Feature delivery in a DevOps/Continuous Delivery world is about moving small batches of changes from business idea through to production as quickly and frequently as possible. In a lot of enterprises, however, this proves rather problematic. Most enterprises organize their teams more around functional teams rather than value delivery channels. That leaves the business owners or project managers with the quandary of how to shepherd their changes through a mixture of different functional teams in order to get releases done. That shepherding effort means negotiating for things like schedules, resources, and capacity for each release– all of which take time that simply does not exist when using a DevOps approach.
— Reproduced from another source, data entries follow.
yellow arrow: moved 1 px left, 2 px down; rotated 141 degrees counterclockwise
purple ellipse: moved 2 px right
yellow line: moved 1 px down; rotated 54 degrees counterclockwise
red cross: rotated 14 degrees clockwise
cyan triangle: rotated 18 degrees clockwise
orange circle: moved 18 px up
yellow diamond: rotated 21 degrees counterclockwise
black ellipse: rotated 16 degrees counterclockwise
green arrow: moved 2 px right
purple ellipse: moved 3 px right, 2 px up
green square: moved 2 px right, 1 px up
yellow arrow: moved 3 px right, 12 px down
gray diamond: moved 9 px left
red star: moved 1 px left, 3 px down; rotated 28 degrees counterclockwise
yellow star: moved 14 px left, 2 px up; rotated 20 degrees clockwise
That means that the first step in transforming the release process is abandoning the amoebic flexibility of continuous negotiations in favor of something with more consistency and structure –a backbone for continuously delivering changes.
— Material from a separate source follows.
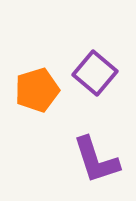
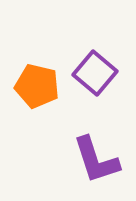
orange pentagon: moved 4 px up; rotated 30 degrees clockwise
The problem, of course, is where and how to start building the backbone. Companies are highly integrated entities: disrupting one functional area tends to have a follow-on effect to other functions. For example, dedicating resources from shared teams to a specific effort implies backfilling those resources to the other efforts those resources previously supported. That takes time and money that are better spent. This is why automation very quickly comes to the forefront of any DevOps discussion as the driver of the flow. Automation is relatively easy to stand up in parallel to existing processes, it lends itself to incremental enhancement, and it has the intrinsic ability of multiplying the efforts of a relatively small number of people. It is relatively easy to prove the ROI of automating business processes; which, really, is why most companies got computers in the first place.

So, if automation is the backbone of a software delivery flow, how do you get to an automated flow? Most organizations follow three basic stages as they add automation to their software delivery flow.

  1. Continuous Integration to standardized artifacts (bonus points for a Repository)
  2. Automated Configuration Management (bonus for Provisioning)
  3. Orchestration

Once a business has decided that it needs more features, sooner from a software development organization, the development teams will look at Agile practices. Among these practices is Continuous Integration (supporting the principle from the Agile manifesto that “working software is the primary measure of progress”). This will usually take the form of a relatively frequent build process that produces a consumable form of the code. The frequency of delivery creates a need for consistency in the artifacts produced by the build and a need to track the version progression of those artifacts. This can take the form of naming conventions, directory structures, etc., but eventually will lead to a binary artifact repository.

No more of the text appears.